> _Problem description_
The word "langs" occurs in some lines of the data. Return each such line.

::: Records for the exercise

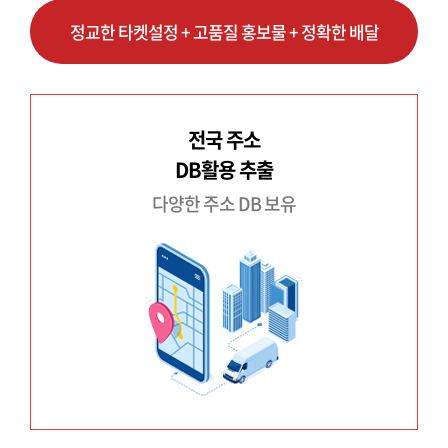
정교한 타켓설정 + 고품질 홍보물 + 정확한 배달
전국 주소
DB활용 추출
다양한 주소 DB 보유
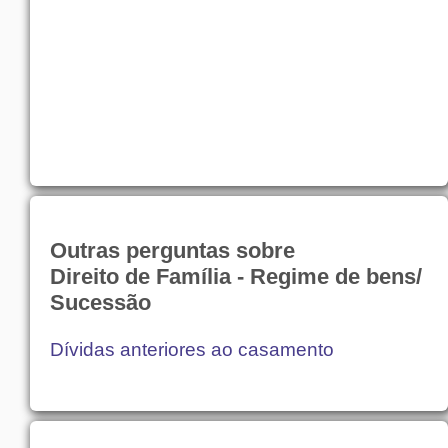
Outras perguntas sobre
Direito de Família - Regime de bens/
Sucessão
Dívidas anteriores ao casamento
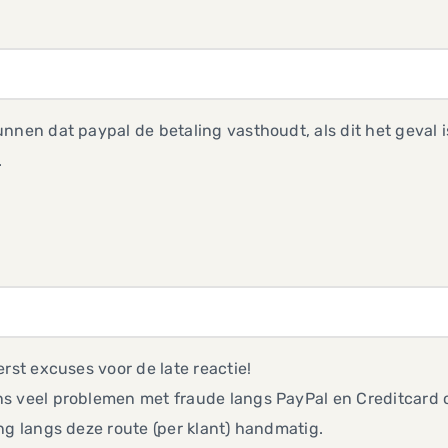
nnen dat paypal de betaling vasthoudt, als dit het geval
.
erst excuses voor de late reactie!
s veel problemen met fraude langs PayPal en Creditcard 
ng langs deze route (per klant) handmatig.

::::::
::: Records for the exercise

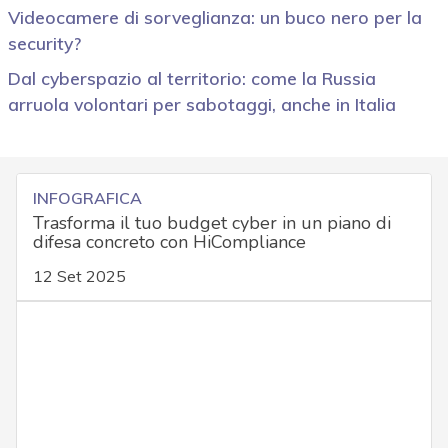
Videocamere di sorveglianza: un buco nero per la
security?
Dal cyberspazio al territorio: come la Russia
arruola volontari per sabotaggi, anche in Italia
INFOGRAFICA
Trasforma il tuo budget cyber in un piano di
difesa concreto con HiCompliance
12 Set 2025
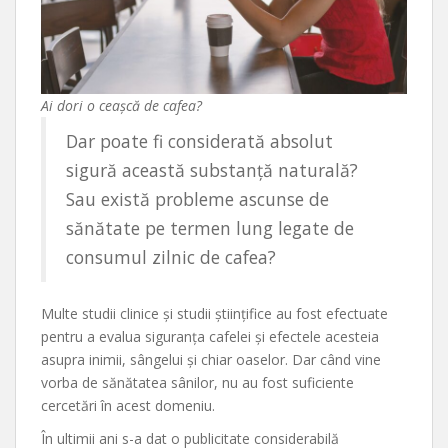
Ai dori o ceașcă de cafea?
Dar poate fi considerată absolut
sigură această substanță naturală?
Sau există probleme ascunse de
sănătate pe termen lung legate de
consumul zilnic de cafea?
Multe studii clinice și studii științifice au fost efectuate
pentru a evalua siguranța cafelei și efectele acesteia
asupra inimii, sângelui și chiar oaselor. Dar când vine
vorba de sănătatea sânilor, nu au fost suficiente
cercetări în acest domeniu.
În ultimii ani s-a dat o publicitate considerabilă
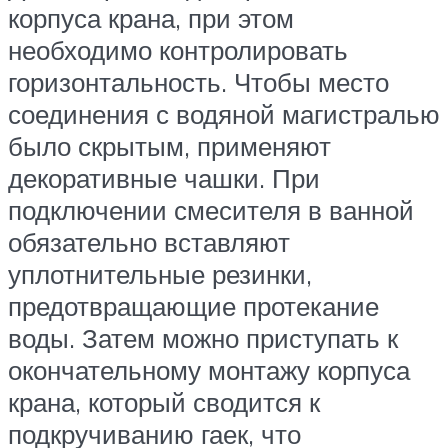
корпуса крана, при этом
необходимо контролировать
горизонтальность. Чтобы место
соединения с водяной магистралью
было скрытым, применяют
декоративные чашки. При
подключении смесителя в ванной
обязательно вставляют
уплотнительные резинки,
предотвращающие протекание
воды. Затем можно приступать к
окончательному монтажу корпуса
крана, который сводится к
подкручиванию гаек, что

::::::
::: Records for the exercise

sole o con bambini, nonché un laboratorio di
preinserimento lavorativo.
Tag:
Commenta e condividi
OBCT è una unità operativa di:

::::::

> _Exercise answer_
s veel problemen met fraude langs PayPal en Creditcard 
ng langs deze route (per klant) handmatig.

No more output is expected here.